With lots of light there usually comes some shade as well and the Pentax K-x is no different. Our main criticism has to be the camera's habit to clip highlights which is exacerbated by a tendency to over expose high contrast scenes. This is the result of a fairly steep default tone curve and you can slightly mitigate the problem by activating highlight extension. The difference will be marginal though. Your best bet is to dial in some negative exposure compensation in high contrast situations to avoid blowing the highlights completely. The K-x offers very little in terms of RAW headroom and therefore shooting RAW will not solve the problem entirely. However, the ability to adjust the tone curve during file conversion is no doubt very useful. All in all this issue is certainly not a deal-breaker but you should be aware of it and always try and get your exposure right; with some manual intervention where necessary.

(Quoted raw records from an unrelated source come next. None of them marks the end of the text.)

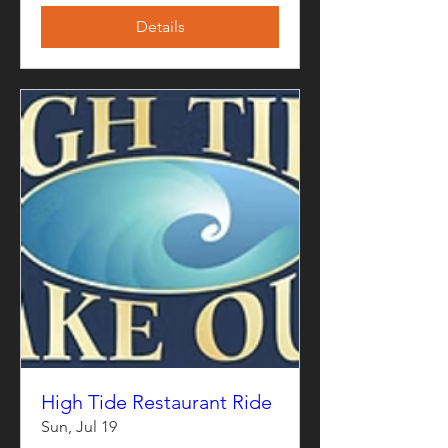
Details
High Tide Restaurant Ride
Sun, Jul 19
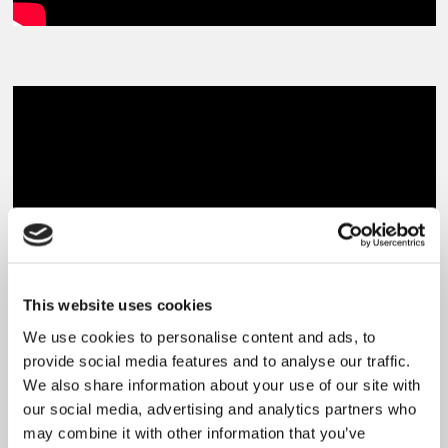
This website uses cookies
We use cookies to personalise content and ads, to
provide social media features and to analyse our traffic.
We also share information about your use of our site with
our social media, advertising and analytics partners who
News
may combine it with other information that you’ve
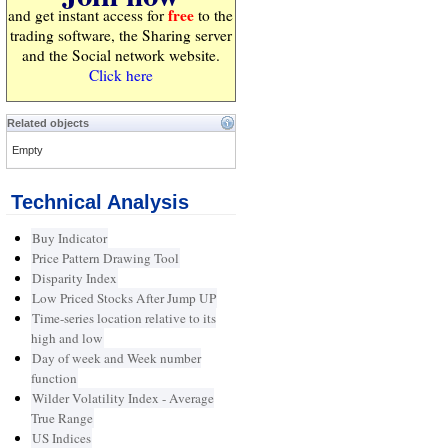
free
and get instant access for
to the
trading software, the Sharing server
and the Social network website.
Click here
Related objects
Empty
Technical Analysis
Buy Indicator
Price Pattern Drawing Tool
Disparity Index
Low Priced Stocks After Jump UP
Time-series location relative to its
high and low
Day of week and Week number
function
Wilder Volatility Index - Average
True Range
US Indices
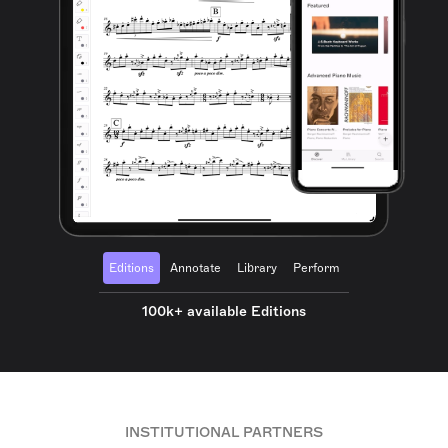
Editions
Annotate
Library
Perform
100k+ available Editions
INSTITUTIONAL PARTNERS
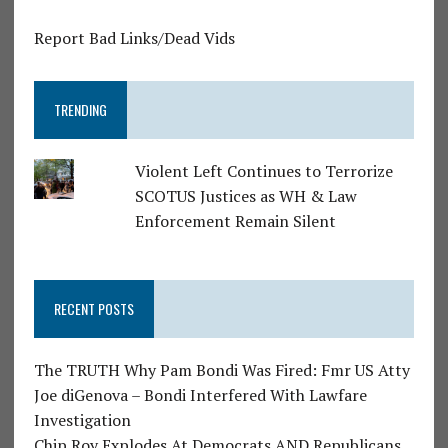
Report Bad Links/Dead Vids
TRENDING
Violent Left Continues to Terrorize
SCOTUS Justices as WH & Law
Enforcement Remain Silent
RECENT POSTS
The TRUTH Why Pam Bondi Was Fired: Fmr US Atty
Joe diGenova – Bondi Interfered With Lawfare
Investigation
Chip Roy Explodes At Democrats AND Republicans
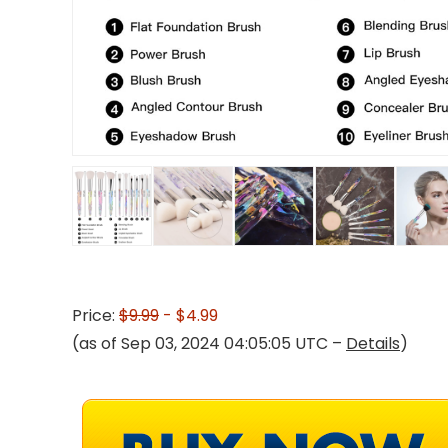
Price:
$9.99
- $4.99
(as of Sep 03, 2024 04:05:05 UTC –
Details
)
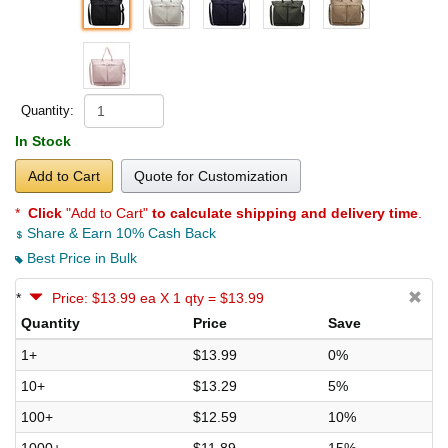
Quantity:
In Stock
Add to Cart
Quote for Customization
*
Click
"Add to Cart"
to calculate shipping and delivery time
.
Share & Earn 10% Cash Back
Best Price in Bulk
*
Price: $13.99 ea X 1 qty = $13.99
Quantity
Price
Save
1+
$13.99
0%
10+
$13.29
5%
100+
$12.59
10%
1000+
$11.89
15%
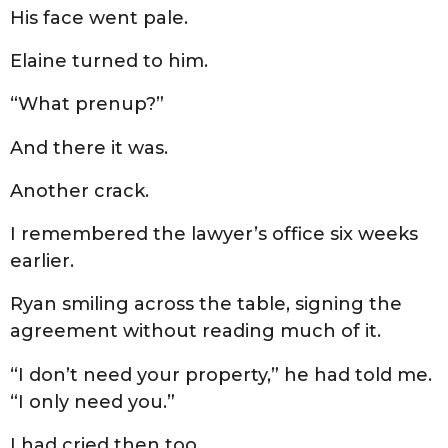
His face went pale.
Elaine turned to him.
“What prenup?”
And there it was.
Another crack.
I remembered the lawyer’s office six weeks
earlier.
Ryan smiling across the table, signing the
agreement without reading much of it.
“I don’t need your property,” he had told me.
“I only need you.”
I had cried then too.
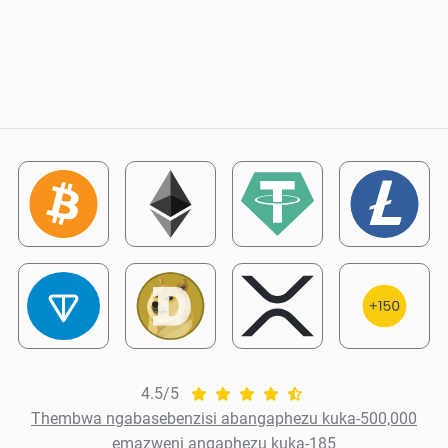
4.5/5
Thembwa ngabasebenzisi abangaphezu kuka-500,000
emazweni angaphezu kuka-185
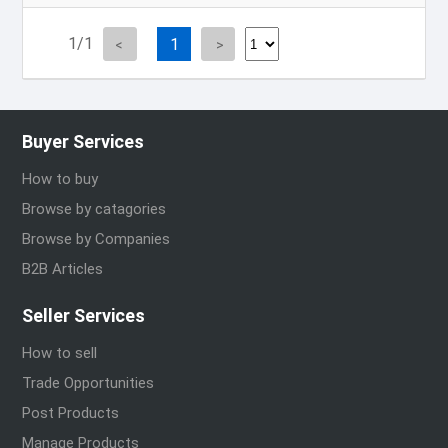
1/1
1
Buyer Services
How to buy
Browse by catagories
Browse by Companies
B2B Articles
Seller Services
How to sell
Trade Opportunities
Post Products
Manage Products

Apart from this there are not a lot of negatives to report on. You can't rely on Auto white balance if color fidelity under artificial light is of any importance to you but the K-x is far from being the only DSLR struggling in this area. We also had a few slightly out of focus shots when the camera had confirmed focus at the time of exposure. This was just a handful though amongst our 1000+ sample shots and is well within normal limits.

All in all the K-x is perfectly capable of producing high quality image output, especially in low light. However, keep an eye on the metered exposure, especially when capturing high contrast scenes, to avoid blown highlights.